What to work on ->
Within these entries, which lines include the string "aliquam"? Copy each one.

Saved entries:
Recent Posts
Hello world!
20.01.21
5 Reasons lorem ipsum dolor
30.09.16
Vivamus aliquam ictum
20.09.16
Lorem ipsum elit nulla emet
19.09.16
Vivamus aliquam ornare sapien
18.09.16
==
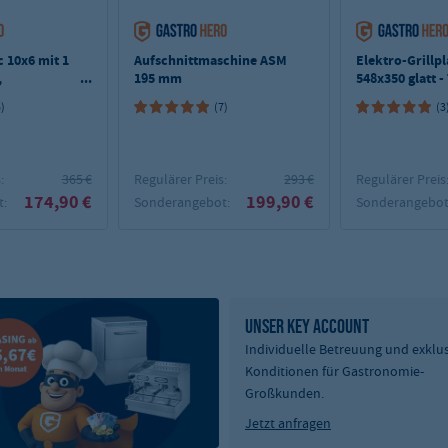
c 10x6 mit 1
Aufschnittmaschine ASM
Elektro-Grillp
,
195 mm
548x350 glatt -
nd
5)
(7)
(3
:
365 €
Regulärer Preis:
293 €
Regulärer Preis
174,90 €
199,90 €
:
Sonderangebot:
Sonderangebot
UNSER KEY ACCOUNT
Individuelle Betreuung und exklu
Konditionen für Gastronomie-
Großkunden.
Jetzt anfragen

Your response ->
Vivamus aliquam ictum
Vivamus aliquam ornare sapien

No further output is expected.